● The task: All lines from the one containing "The height and width of the screenshot is (2576, 350)." through the end of the data below are to be transcribed exactly. Leave out the rest.

Stored data entries
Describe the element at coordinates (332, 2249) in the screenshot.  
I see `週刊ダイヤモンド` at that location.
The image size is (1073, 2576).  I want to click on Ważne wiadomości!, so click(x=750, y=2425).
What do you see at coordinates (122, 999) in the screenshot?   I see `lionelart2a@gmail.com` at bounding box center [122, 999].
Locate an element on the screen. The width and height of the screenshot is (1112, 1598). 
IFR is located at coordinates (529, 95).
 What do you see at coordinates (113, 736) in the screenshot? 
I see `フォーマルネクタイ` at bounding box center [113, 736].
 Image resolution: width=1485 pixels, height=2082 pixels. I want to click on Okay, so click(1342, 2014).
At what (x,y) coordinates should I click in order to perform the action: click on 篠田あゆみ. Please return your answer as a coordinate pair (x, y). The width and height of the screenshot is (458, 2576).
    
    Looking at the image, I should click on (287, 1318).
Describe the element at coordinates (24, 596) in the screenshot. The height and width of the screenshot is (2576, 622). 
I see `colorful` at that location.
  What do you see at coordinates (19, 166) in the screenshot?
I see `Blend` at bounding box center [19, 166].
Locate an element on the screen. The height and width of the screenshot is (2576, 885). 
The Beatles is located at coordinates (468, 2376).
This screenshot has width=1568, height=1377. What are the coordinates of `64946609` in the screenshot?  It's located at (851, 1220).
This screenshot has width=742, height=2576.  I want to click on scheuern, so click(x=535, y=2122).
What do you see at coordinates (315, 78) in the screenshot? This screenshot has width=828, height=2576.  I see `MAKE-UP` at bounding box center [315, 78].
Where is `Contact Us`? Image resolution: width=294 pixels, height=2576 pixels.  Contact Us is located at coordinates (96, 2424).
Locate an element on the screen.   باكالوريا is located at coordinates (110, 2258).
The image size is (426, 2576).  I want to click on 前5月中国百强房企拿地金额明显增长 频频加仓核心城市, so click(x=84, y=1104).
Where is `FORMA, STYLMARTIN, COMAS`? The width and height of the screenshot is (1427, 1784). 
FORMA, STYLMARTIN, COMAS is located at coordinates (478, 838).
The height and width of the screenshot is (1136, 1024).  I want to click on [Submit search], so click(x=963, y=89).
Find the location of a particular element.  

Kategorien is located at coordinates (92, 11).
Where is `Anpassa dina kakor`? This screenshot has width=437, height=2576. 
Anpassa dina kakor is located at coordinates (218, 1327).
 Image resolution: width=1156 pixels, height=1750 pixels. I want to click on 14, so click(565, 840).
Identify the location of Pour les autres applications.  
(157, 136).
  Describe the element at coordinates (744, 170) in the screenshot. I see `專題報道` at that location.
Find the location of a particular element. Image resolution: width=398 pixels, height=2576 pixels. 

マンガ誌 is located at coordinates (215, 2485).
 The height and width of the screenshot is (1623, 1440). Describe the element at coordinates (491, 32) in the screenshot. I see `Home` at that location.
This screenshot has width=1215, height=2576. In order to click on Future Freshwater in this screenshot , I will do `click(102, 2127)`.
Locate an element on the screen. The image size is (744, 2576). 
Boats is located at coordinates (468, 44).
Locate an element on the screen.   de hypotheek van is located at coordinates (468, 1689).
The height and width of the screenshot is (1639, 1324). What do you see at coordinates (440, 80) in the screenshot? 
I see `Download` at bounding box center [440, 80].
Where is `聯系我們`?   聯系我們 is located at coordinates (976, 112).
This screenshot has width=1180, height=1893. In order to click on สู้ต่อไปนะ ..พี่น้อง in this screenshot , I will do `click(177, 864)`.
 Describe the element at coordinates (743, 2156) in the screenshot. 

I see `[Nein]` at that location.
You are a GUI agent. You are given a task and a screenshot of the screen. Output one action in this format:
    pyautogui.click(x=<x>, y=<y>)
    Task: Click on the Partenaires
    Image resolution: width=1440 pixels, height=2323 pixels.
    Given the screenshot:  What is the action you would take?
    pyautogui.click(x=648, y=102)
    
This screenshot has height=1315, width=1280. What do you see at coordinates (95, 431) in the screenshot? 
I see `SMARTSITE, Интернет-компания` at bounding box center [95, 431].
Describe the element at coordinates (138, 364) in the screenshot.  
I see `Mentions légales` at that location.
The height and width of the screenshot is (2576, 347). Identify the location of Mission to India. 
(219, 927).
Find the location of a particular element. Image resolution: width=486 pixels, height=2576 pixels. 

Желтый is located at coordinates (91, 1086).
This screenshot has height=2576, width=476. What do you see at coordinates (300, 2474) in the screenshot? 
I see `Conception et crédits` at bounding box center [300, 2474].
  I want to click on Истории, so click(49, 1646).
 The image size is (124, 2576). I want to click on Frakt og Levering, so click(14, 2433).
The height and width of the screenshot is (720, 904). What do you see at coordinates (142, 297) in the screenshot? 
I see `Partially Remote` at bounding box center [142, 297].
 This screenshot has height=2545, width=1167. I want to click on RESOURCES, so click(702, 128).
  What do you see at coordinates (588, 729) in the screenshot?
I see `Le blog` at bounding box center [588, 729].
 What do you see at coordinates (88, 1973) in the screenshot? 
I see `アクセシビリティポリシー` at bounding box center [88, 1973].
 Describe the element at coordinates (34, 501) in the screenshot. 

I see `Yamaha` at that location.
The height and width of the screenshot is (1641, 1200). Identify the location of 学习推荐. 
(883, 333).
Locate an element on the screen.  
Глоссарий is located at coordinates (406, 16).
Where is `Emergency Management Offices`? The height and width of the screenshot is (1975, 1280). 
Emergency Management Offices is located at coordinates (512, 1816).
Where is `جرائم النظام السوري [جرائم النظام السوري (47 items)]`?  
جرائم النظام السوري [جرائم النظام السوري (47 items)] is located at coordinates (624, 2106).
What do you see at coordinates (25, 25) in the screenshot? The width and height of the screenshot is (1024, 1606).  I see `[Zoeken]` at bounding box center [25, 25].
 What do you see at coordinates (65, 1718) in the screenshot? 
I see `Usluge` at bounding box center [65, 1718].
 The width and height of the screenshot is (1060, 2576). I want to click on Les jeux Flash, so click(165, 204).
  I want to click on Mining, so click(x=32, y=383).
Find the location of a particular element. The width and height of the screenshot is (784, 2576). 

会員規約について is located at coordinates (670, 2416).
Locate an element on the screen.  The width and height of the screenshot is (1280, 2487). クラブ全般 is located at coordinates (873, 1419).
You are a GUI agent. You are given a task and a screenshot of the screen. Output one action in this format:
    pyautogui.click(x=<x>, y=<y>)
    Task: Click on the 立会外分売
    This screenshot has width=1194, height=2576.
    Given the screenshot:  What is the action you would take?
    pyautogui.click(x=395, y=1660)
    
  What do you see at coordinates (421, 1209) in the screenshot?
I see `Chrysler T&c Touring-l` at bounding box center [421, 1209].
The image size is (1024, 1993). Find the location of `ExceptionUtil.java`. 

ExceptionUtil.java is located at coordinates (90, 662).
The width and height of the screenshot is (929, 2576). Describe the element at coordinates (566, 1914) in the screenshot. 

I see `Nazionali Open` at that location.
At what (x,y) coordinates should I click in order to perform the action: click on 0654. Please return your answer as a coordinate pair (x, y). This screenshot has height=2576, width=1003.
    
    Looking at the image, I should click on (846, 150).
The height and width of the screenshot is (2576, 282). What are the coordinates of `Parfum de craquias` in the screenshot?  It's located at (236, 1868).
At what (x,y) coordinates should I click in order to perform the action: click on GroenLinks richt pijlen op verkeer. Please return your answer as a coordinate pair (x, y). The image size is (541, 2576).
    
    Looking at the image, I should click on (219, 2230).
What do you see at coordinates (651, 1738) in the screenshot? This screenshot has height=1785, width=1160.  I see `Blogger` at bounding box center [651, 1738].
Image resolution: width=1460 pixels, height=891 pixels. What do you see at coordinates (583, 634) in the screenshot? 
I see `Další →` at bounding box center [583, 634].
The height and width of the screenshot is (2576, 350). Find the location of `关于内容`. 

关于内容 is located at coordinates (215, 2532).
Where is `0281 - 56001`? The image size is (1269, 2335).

● Exercise answer:
The height and width of the screenshot is (2576, 350). Find the location of `关于内容`. 

关于内容 is located at coordinates (215, 2532).
Where is `0281 - 56001`? The image size is (1269, 2335).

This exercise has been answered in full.